Excellent post. I’m in my 60’s and have been programming since the early 80s. I went back to college 9 months ago to sharpen my skills in web development. While many say that all the good ideas have already been taken, I had an idea several years ago that I’m now refining with my college courses. Once I complete my courses in the next few weeks, I will have enough content to demonstrate and pitch my idea. Set a goal, focus on it, and drive it to completion.
A couple of factual errors: 1. I dont think he created the engine from scratch. From he Reddit AMA, he clearly said he used XNA Framework (newer: Monogame). Nevertheless, a fantastic achievement. 2. He has experience with creating and playing music. He even had a band when he was young. 3. His mother (or father) was an artist. He liked painting (creating art) too.

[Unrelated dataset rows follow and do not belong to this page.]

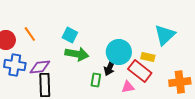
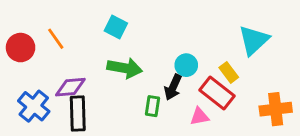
cyan square: (70, 35) -> (116, 27), moved
cyan circle: (119, 52) -> (186, 65), size x0.6
yellow rectangle: (148, 57) -> (229, 72), turned 40
blue cross: (15, 65) -> (34, 106), moved, turned 30

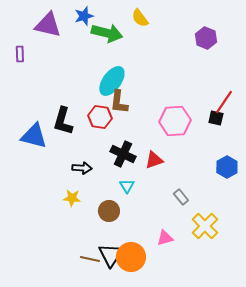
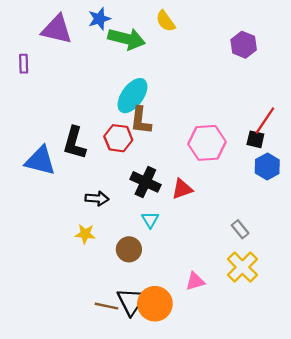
blue hexagon: (227, 167) -> (267, 167), moved
gray rectangle: (181, 197) -> (240, 229), moved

Aww hell yeah, megaman battle network! You just blew my mind, too. I had that game on my mind when thinking about myself making a game (series) I can take inspiration from. If you do happen to work on a game and take inspiration from the series, there’s an active discord community and subreddit that would likely be interested in playing it one day. Thanks for the vid!
Great article! I’m an indie game developer myself and Eric has been my inspiration since Day 1. My initial goal was to see if I can learn game development and its related skills in 1 year, without any background in coding, art, game design, and so on. After I launched an early build to the public, it was well-received and I knew this was something worth pursuing. I felt the same things that Eric felt of being bored with the project, but knowing that I can’t give up on this because of the community support. The primary motivation isn’t really money. I’m working on the game that I want to make, something that I want people to experience. My goal isn’t to make a million dollars, but it would be nice if I could breakeven with the costs or make a bit of profit as well. Passion really is the key motivation for me. If anyone’s curious, my game is called Lawmage Academy. ^-^ Cheers and thanks for this wonderful article!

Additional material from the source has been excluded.